**How to complete this task:**
With the pictures left out, reproduce exactly the lines running from the line with "Recent Posts" to the last line of the material below.
+--
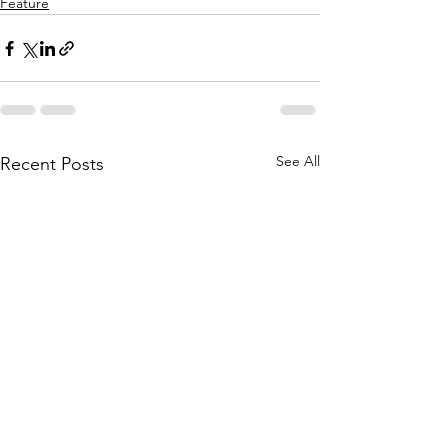
Feature
See All
Recent Posts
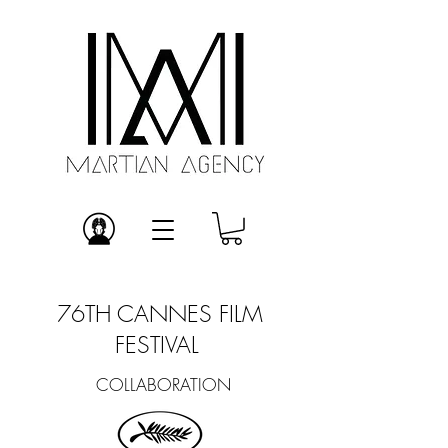
76TH CANNES FILM
FESTIVAL
COLLABORATION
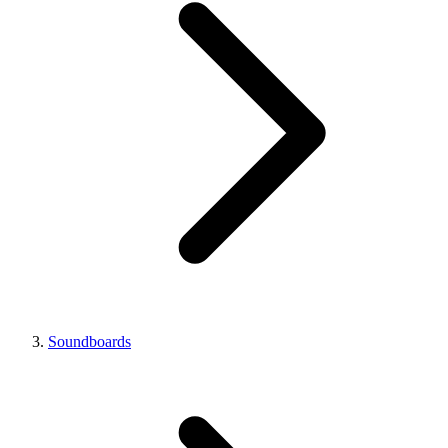
Soundboards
+--
**Solution below:**
Recent Posts
76TH CANNES FILM
FESTIVAL
COLLABORATION
Soundboards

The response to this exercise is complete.